---- INFORMATION

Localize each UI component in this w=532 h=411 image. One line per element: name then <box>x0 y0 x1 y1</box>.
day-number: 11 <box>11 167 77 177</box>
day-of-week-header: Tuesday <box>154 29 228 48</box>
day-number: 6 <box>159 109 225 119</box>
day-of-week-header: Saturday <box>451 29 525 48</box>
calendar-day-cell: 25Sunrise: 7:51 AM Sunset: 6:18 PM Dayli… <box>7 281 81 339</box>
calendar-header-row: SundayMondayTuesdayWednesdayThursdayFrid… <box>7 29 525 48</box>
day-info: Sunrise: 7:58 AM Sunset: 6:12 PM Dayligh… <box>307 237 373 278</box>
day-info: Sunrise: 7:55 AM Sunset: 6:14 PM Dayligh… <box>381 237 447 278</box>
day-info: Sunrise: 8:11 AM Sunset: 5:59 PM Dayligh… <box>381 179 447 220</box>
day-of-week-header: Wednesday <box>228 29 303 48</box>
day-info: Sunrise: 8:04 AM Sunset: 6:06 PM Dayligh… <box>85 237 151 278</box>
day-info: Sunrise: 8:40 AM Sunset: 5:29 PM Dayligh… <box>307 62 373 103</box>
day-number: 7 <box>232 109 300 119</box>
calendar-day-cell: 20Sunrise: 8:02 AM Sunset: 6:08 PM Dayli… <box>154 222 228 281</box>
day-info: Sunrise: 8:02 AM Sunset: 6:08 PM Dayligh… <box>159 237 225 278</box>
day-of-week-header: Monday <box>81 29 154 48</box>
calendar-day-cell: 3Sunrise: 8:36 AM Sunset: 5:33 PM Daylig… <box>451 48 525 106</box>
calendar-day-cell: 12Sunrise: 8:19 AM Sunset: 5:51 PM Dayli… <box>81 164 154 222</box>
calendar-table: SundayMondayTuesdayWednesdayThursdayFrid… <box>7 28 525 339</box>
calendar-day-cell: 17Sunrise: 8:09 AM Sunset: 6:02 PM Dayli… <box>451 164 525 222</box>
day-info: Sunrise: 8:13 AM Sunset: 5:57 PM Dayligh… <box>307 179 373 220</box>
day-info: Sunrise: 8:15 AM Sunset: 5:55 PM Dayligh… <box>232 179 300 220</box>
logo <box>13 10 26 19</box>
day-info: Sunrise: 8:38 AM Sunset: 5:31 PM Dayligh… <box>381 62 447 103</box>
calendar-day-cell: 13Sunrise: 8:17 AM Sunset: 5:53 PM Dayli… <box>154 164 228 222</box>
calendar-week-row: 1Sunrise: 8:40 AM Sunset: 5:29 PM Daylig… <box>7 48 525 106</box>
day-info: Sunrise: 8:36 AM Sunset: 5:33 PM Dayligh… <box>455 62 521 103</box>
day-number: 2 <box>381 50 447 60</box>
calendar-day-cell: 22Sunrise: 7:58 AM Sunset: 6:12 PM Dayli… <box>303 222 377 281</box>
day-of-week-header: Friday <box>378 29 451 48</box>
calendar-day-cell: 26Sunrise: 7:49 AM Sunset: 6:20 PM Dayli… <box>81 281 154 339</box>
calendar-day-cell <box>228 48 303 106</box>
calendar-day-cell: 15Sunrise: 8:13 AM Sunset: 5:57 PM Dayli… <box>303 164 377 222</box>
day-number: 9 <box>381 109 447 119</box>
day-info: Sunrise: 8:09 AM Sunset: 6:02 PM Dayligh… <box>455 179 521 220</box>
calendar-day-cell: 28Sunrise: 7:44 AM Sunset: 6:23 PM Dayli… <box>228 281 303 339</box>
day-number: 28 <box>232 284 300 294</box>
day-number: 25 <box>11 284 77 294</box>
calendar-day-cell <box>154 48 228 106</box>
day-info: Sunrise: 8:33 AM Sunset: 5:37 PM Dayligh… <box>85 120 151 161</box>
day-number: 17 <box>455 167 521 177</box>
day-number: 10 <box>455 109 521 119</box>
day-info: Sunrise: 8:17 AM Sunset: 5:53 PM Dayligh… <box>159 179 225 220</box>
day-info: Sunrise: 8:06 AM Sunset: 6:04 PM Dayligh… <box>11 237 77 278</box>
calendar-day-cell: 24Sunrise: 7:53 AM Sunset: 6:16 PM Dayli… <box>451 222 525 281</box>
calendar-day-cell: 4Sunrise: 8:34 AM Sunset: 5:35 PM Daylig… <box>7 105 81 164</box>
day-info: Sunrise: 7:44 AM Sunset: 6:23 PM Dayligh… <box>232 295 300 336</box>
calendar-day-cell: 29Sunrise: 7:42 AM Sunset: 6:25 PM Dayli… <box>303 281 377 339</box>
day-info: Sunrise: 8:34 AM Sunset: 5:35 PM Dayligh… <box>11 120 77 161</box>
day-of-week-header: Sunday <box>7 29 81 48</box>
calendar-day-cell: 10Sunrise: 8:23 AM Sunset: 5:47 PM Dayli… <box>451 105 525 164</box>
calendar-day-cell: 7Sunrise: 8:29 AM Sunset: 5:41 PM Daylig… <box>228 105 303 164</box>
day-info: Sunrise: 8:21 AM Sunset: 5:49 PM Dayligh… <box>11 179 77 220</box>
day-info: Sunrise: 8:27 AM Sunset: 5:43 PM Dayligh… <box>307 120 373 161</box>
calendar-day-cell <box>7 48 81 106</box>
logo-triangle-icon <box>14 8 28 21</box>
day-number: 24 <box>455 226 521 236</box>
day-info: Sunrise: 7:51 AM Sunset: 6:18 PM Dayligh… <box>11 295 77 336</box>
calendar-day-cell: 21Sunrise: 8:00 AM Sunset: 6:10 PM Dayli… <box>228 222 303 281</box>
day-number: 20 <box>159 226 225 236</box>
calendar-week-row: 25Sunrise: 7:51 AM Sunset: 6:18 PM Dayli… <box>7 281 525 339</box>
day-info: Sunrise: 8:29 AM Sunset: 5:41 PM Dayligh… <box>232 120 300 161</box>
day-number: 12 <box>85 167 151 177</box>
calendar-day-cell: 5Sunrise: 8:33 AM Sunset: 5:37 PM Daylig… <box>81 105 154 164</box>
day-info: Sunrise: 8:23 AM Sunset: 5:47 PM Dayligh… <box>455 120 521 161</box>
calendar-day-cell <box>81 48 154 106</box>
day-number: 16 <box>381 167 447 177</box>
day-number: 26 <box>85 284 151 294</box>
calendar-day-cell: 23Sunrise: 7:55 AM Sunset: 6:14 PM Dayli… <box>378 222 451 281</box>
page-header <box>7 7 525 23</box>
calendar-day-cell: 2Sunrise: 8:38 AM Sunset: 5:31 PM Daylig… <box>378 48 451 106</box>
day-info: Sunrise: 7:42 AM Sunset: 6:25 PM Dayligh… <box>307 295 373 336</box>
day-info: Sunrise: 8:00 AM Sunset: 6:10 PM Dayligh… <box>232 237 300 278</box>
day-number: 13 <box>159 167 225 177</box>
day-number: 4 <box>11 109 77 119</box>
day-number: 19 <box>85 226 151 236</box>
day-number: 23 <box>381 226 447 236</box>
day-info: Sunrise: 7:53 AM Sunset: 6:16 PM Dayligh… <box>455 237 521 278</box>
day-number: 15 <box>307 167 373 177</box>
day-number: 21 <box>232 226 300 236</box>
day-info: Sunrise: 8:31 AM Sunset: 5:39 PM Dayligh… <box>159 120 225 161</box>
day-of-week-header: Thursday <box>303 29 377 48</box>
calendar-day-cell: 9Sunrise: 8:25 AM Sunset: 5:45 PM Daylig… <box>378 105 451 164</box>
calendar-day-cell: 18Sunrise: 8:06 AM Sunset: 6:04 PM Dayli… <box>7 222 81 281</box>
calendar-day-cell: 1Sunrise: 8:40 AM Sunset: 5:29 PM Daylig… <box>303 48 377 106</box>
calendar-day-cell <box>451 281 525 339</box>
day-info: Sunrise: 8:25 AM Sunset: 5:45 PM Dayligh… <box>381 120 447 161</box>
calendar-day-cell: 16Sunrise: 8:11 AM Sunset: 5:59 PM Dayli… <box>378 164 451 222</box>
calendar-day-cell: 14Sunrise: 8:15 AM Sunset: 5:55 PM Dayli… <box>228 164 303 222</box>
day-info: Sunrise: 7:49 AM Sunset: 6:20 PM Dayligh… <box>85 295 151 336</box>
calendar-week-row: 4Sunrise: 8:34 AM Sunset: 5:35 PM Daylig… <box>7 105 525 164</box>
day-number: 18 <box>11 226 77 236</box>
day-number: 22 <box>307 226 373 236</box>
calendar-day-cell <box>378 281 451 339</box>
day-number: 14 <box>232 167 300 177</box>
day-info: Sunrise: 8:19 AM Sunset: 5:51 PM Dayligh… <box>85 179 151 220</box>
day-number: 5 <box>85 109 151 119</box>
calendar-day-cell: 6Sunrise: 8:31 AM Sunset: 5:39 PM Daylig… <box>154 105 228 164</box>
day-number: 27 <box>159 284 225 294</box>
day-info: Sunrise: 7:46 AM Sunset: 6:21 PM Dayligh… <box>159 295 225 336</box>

--------

_ABOUT THIS TASK_:
Among the lines of the preceding data, which ones hold the word "logo"? List them.

_EXERCISE OUTPUT_:
logo <box>13 10 26 19</box>
logo-triangle-icon <box>14 8 28 21</box>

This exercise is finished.